Not so long ago, smartwatches were touted as the latest and greatest. Today? Not so much. Sales numbers from Q3 of 2016 suggested a sharp decline in the segment and that, at least for now, the market has cooled. Hell, type “smartwatches are” into Google and the drop-down suggestions finish that phrase with “dead,” “dumb,” “pointless” and “stupid.” The issue? While smartphones, laptops (or tablets) have become de facto necessities in modern life, smartwatches have yet to prove themselves as essential.
That isn’t to say they’re useless — studies and surveys on consumers’ use of smartwatches show that a considerable amount of people’s usage comes from quick glances for time and notifications, with fitness and health tracking also being a big draw. But with low battery life (roughly a day or so for the most part) and generally dorky looks, the smartwatch market leaves potential buyers wondering if plunking down anywhere from $270 to $1,050 for, say, an Apple Watch 2 is actually worth it.
Hybrid smartwatches, however, are a burgeoning niche in wearables that offer something of a compromise. Powered by a traditional watch battery in lieu of lithium ion, they have months of life, and with analog dials and hands, there’s little to tell them apart from any decent-looking quartz piece. Yet hidden inside are sensors and processors that offer fitness tracking and notifications in addition to the time; simply connect your watch to your phone via Bluetooth, download a corresponding app and you’re good to go. For some, it might be enough to keep with the technological times without turning into an Inspector Gadget-esque hyperconnected mess.

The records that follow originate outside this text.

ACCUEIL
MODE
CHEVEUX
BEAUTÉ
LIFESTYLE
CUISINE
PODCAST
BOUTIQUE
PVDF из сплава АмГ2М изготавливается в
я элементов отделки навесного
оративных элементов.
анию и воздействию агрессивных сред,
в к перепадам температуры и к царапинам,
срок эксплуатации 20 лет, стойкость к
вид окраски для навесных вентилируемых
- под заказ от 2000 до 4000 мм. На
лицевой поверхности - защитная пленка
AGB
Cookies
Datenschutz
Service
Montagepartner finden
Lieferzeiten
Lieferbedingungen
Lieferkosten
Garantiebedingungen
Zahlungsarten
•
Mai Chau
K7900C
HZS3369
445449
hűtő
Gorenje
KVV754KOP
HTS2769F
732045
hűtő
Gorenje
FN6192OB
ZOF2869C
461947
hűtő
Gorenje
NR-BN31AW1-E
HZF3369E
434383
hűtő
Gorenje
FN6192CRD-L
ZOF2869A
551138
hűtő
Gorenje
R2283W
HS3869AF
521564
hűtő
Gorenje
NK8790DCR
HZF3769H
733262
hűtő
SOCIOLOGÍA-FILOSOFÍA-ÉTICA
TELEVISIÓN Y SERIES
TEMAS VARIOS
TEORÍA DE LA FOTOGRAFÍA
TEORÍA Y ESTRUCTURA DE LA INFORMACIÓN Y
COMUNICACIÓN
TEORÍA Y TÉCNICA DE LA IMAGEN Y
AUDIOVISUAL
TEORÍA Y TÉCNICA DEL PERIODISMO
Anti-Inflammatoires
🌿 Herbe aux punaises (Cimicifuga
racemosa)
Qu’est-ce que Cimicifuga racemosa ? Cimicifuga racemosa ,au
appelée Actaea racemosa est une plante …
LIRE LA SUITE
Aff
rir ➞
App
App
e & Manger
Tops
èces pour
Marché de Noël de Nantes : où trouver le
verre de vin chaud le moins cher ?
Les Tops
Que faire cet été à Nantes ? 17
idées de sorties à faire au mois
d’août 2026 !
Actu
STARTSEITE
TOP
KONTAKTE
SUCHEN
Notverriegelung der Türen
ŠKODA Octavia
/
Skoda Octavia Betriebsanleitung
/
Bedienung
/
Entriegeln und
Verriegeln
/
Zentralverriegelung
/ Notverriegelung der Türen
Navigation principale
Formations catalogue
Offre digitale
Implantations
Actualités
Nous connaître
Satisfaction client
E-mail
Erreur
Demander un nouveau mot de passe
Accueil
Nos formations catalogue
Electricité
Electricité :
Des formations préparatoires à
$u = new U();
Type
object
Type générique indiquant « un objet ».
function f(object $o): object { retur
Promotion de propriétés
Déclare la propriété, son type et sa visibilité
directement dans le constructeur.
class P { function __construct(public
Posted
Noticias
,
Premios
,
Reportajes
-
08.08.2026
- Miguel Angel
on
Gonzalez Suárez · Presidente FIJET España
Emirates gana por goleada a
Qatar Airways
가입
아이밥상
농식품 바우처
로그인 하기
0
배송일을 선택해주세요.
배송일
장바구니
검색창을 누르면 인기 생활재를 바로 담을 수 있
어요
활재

It’s a nascent market, first pioneered years ago by the likes by both gadget companies like Withings and even Swiss watchmakers like Frederique Constant. But more and more watches are cropping up. Fossil recently launched some 40 hybrids across all of its brands; MMT — which comprises Frederique Constant, Mondaine and Alpina’s smart offerings — is on its second generation of “Horological Smartwatches”; Timex launched its latest take on the style; and there are a number of analog smartwatch projects today on Kickstarter.

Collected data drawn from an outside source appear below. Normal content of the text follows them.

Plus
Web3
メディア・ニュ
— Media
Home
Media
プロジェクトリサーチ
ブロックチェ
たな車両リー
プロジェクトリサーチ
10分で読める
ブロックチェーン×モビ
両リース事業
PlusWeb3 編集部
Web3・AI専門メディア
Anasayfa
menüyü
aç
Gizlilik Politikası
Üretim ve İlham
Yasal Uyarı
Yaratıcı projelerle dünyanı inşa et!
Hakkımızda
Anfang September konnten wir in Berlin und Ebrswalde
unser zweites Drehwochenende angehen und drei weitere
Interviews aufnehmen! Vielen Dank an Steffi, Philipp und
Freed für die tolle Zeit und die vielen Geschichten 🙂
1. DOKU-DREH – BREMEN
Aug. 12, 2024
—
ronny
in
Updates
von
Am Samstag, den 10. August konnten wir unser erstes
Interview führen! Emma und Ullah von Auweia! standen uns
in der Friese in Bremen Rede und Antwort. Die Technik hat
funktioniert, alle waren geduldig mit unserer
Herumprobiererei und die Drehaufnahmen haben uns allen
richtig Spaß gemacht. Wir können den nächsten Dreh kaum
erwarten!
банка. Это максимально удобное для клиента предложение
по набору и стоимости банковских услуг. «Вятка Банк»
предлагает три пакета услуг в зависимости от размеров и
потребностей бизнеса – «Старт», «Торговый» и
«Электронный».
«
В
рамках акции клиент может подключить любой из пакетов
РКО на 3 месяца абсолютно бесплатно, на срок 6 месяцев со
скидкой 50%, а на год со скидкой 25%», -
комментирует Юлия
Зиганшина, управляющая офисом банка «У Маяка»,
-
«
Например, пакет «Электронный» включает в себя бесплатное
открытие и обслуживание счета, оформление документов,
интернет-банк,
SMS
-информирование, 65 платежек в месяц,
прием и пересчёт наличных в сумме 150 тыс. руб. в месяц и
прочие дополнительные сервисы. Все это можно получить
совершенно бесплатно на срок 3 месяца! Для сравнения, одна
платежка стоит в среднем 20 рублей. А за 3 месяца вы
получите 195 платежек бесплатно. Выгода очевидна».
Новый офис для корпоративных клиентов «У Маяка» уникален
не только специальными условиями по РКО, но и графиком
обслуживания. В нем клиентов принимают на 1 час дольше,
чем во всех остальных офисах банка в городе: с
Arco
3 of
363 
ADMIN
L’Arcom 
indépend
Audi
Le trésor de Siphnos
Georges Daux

So, are we at the dawn of the future of watches? I tested two different models to find out.
Timex IQ+ Move
The IQ+ Move is the second hybrid in Timex’s stable, and while it shares the same connected app as its first hybrid, the Metropolitan+, the look has been streamlined significantly, with shapely lugs and a cleaner dial. The watch is available in polished stainless steel with a leather strap or black-finished stainless steel on rubber. At 41mm it’s reasonably sized; just like any Timex, if you push in the crown the brand’s iconic Indiglo lights up the entire dial.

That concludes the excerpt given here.